I also really enjoyed the “storm room inside the mind” that the Doctor uses to problem solve. It felt a bit like the mind mapping the protagonist on Moffat’s other hit show, Sherlock, uses. Peter Capaldi really has a professorial vibe to his portrayal of the Doctor, so it was a good fit to have him inside the TARDIS in his mind explaining to Clara how to escape from given situations. I hope we see more of this in the future.

We also got references to a “hybrid” Time Lord/Dalek. At the end of the episode, the Doctor claims to be this hybrid. But I’m not so sure. When last we saw Missy, she seemed to be striking up an alliance with the Daleks. So perhaps they have united to make a hybrid of their own.

My best guess at this point is that Missy and the Daleks are the masterminds of this whole plan (of using Me to trap the Doctor inside the confession dial), but I wouldn’t be surprised if Moffat still had a twist or two up his sleeve.
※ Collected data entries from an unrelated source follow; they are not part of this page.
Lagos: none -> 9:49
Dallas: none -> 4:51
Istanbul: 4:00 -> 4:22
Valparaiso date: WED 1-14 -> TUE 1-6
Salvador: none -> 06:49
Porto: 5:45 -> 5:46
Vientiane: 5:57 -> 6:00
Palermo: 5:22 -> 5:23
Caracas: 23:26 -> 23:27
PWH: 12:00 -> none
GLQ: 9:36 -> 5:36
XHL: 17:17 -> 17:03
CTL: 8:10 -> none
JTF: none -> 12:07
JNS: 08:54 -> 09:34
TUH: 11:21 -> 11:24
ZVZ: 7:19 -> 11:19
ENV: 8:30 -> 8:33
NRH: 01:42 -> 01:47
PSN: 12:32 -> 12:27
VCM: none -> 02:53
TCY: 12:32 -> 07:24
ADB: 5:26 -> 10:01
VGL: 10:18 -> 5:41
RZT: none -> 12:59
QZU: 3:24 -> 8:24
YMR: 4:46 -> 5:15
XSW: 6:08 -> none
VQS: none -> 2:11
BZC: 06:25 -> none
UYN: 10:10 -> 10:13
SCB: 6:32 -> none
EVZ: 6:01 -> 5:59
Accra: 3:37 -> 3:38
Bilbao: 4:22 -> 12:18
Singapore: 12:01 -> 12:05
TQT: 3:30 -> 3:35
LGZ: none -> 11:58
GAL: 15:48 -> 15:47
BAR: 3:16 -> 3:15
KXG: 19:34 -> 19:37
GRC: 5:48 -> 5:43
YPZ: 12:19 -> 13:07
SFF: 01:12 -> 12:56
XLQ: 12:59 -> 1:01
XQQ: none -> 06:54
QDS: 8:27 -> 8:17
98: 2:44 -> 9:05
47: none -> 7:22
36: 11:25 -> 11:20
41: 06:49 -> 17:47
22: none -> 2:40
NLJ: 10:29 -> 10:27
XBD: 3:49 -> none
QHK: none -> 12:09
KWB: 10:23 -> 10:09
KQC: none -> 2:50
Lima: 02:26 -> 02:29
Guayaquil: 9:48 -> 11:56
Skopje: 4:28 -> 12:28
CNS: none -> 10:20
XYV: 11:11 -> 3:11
Either way, I’m excited to see the finale. It’s been a strong season overall and this week has me really pumped to see how it all ends.

And another thing …

  • The Doctor says in the episode that he is stuck in a “closed energy loop,” which I guess is just Moffat using a different term for a time loop or causal loop.
  • I thought it was a clever, sparing way to have Clara appear in this week’s episode without betraying what happened last week. I imagine we’ll see her again next week, even if it is only in another “storm room” scene. Though perhaps there’s still some way we see her again in the flesh.
  • It’s pretty damn cleaver foreshadowing that the monster inside the confession dial only stop pursuing you if you confess something to it.